A tecnologia CRISPR se baseia em uma estratégia imunológica que bactérias usam para detectar e remover DNA exógeno. A enzima de restrição Cas9 encontra seu alvo com a ajuda de uma sequência-guia de RNA que pesquisadores já conseguem modificar para visar praticamente qualquer gene de interesse.

A Editas não divulga os alvos que pretende atacar, mas a tecnologia pode ser testada pela primeira vez em doenças provocadas por uma única cópia genética incorreta, declara Feng Zhang, neurocientista do Instituto McGovern de Pesquisa Cerebral do Instituto de Tecnologia de Massachusetts, e um dos fundadores da Editas.

 A simples desativação da cópia que provoca a doença poderia abrir o caminho para que uma cópia saudável assuma o comando. Tratar doenças envolvendo duas cópias defeituosas de genes exigirá a correção do gene com a adição de DNA saudáel – um feito que, de acordo com Zhang, exigirá mais trabalho e modificações.

Competição acirrada

Abordagens convencionais de terapia genética usaram vírus para transportar DNA – um método comparativamente impreciso que pode introduzir genes benéficos, mas que não modifica sequências defeituosas.

A edição de genes específicos que a Editas está tentando fazer só foi dominada por uma empresa até o momento: a Sangamo BioSciences de Richmond, na Califórnia. A Sangamo usa um sistema diferente: nucleases com íons zinco (zinc finger), para recortar e desativar genes de interesse.

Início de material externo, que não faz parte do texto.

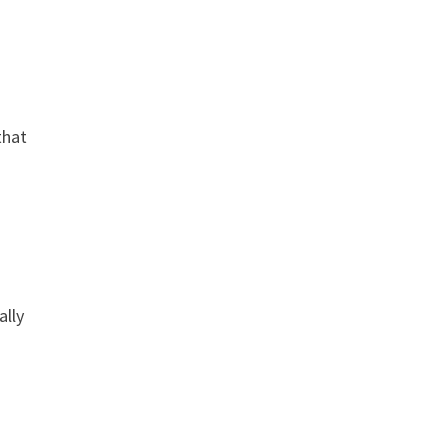
that
ally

Muitos pesquisadores declaram que a CRISPR é mais fácil de usar e personalizar se comparada a nucleases zinc finger, mas a Sangamo tem uma boa vantagem sobre a Editas. Os testes clínicos da empresa estão mostrando resultados encorajadores ao usar zinc finger nucleases para interromper a codificação genética de uma proteína de superfície celular usada pelo HIV para invadir células do sistema imune.

“A CRISPR pegou o mundo acadêmico de surpresa, e é uma tecnologia nova bastante empolgante”, declara Philip Gregory, diretor científico da Sangamo.

Mas, de acordo com ele, ainda existem vários problemas a resolver, incluindo estudos que sugerem que a Cas9 pode fazer cortes em locais inesperados no genoma. Zhang explica que várias equipes, inclusive a sua, estão trabalhando para aumentar a especificidade da enzima, e que já obtiveram progresso.

As duas empresas esperam obter a aprovação da Food and Drug Administration dos Estados Unidos (FDA). “A FDA nunca aprovou um produto de terapia genética”, observa Nicholas Bishop, analista de biotecnologia da Cowen and Company em Nova York. A área está se recuperando lentamente de alguns fracassos importantes e letais com testes iniciais de terapia genética baseada em vírus. Atualmente, de acordo com Bishop, “o clima dos reguladores está melhorando consideravelmente”.

Este artigo foi reproduzido com permissão da revista Nature. O artigo foi publicado pela primeira vez em 2 de dezembro de 2013.